In mid 2010, Optus and NSN trialled the LTE mobile technology together; an experiment which was declared successful by both parties and which had the potential to tighten the commercial relationship between the two. At that time, Optus products and delivery managing director Andrew Buay said the telco would continue to build on the investment in its network.
A year later, the deal signed with NSN will involve the deployment of the company’s Evolved Packet Core which – according to NSN – can accommodate GPRS, WCDMA and LTE network traffic; this solution will be coupled with the adoption of the Flexi NG GGSN platform and the “Charge@once” Mediate solution, which NSN claimed would give Optus the opportunity to launch new services without major changes at its billing system.
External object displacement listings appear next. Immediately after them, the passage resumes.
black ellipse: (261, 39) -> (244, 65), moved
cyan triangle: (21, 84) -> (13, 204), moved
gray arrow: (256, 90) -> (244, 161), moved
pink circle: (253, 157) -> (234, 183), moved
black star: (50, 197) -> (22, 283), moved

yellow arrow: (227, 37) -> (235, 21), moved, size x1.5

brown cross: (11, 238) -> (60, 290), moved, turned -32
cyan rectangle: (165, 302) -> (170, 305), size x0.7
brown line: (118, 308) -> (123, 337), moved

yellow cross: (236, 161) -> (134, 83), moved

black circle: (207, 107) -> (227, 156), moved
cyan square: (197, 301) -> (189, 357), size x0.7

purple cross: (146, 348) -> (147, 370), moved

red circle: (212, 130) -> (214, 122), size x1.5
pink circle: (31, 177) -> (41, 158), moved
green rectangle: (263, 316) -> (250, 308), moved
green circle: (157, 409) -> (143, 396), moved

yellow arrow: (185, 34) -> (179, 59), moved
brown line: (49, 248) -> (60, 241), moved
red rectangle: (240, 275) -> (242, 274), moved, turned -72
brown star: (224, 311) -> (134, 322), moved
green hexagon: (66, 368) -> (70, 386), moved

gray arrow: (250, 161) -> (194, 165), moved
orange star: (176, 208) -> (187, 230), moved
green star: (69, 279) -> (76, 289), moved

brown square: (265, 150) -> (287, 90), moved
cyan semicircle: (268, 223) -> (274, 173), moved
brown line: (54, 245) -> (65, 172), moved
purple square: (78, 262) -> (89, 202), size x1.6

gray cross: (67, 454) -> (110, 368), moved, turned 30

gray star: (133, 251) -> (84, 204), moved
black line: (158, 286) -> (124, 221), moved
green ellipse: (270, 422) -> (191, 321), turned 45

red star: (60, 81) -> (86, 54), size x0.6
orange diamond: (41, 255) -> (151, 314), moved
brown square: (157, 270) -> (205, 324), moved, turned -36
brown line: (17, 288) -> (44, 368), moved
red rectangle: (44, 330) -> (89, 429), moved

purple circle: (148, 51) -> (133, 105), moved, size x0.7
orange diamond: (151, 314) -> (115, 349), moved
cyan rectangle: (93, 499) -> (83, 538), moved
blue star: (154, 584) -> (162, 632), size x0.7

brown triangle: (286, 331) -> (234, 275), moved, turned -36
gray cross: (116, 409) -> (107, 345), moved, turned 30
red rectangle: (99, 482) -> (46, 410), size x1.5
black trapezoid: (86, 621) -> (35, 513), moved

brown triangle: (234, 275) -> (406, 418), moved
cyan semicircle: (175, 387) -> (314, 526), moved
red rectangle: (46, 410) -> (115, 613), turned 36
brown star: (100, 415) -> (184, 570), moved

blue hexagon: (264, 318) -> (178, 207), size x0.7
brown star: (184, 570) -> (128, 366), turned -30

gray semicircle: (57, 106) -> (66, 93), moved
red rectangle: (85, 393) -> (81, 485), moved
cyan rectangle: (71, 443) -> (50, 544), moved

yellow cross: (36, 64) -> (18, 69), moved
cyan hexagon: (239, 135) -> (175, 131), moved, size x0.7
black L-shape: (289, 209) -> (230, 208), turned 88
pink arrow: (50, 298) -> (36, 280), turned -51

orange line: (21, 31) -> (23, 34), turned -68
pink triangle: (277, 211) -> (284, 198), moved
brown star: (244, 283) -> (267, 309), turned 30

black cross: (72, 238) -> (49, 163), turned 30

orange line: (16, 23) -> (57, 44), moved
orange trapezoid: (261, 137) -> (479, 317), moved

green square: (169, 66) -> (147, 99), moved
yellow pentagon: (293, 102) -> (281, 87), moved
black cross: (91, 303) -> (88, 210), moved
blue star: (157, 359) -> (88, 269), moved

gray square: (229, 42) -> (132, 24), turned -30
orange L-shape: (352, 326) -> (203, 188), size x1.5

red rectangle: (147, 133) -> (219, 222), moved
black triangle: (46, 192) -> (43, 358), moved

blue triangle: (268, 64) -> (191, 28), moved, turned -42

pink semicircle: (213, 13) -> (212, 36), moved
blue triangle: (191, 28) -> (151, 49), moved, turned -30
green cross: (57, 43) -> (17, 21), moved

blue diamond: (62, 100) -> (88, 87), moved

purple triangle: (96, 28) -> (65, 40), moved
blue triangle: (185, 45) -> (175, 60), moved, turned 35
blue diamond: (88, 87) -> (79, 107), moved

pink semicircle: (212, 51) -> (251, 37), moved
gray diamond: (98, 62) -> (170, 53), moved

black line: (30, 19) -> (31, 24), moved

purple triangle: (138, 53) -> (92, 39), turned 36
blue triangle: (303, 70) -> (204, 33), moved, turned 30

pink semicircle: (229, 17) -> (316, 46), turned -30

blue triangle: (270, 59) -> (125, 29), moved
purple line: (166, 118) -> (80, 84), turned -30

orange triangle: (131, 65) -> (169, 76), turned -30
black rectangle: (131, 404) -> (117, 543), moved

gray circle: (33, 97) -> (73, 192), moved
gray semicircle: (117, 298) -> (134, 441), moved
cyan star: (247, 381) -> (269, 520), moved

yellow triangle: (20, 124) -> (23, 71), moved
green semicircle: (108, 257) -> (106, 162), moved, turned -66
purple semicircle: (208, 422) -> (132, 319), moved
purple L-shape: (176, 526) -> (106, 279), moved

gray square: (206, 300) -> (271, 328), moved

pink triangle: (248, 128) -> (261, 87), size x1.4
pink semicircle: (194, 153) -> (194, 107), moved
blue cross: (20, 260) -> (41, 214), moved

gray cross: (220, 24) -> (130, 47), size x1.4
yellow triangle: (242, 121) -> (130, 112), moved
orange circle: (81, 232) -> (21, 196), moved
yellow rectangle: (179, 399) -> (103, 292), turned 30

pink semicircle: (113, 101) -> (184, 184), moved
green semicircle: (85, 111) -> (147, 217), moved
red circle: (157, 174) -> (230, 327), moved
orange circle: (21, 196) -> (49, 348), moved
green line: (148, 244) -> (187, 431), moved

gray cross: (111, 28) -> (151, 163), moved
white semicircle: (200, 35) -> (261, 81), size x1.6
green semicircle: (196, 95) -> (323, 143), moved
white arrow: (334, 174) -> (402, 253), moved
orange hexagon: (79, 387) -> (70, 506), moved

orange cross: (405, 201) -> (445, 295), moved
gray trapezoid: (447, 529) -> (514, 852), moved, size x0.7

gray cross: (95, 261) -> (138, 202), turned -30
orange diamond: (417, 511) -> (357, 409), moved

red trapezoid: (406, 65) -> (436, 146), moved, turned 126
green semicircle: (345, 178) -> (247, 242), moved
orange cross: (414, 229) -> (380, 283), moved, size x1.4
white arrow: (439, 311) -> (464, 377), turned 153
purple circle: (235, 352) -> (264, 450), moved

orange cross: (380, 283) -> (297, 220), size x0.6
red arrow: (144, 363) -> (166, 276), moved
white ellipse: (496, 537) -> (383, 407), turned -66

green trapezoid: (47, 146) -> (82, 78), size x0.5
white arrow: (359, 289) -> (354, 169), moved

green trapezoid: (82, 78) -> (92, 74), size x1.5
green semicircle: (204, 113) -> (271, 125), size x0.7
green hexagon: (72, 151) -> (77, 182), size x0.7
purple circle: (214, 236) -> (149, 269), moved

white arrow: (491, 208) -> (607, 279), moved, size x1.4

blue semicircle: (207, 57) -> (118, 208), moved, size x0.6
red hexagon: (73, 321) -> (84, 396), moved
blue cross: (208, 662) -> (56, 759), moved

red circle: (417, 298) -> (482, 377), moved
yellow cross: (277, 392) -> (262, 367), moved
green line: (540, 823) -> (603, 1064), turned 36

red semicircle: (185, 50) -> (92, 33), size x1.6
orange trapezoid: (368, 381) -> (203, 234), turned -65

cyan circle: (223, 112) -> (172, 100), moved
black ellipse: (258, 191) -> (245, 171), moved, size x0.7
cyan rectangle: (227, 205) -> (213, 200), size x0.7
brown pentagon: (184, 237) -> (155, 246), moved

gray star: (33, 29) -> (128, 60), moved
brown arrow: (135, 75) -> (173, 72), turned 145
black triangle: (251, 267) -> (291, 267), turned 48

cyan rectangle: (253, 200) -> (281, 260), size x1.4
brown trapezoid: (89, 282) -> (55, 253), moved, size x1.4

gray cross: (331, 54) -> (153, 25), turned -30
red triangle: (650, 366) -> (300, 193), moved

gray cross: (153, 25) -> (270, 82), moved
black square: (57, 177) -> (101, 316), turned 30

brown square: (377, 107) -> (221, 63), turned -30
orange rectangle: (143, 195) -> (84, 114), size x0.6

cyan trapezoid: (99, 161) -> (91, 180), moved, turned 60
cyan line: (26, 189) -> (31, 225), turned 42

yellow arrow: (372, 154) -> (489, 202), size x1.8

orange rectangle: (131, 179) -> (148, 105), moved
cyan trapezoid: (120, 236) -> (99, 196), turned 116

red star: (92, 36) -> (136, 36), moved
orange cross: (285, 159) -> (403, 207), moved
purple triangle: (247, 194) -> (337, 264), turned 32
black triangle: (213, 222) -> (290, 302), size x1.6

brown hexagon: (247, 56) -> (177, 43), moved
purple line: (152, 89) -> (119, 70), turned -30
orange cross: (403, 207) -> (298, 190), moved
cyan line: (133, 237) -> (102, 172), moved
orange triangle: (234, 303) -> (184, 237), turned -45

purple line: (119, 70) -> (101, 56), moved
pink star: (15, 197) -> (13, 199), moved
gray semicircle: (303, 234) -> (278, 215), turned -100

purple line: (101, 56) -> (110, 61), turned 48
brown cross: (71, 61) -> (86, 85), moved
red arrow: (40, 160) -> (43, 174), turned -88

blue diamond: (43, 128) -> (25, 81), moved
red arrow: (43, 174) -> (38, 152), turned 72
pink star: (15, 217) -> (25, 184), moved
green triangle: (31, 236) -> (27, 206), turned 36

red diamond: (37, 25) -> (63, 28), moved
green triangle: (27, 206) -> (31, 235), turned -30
Optus Networks managing director Günther Ottendorfer said smartphones were forcing the telco to upgrade its infrastructure. “Over the last couple of years, we have seen an explosion in mobile broadband and a rise in smartphones as customers consume information on the go,” he said. Indeed, to face the mobile market’s continued growth, last week Optus launched its first femtocell solutions, which aims at solving mobile phone coverage problems, acting as a small 3G mobile station inside customers’ premises.
“This new agreement with Nokia Siemens Networks on using its Mobile Packet Core solution will give Optus the flexibility to provide more bandwidth to our customers as required, especially as online applications and mobile working has become the norm,” Ottendorfer said.
With this multimillion dollar deal, NSN appears to be taking ground again in the network market, after rival telco Vodafone Hutchinson Australia chose Chinese vendor Huawei for the upgrade of its whole network, shunning offers from competitors.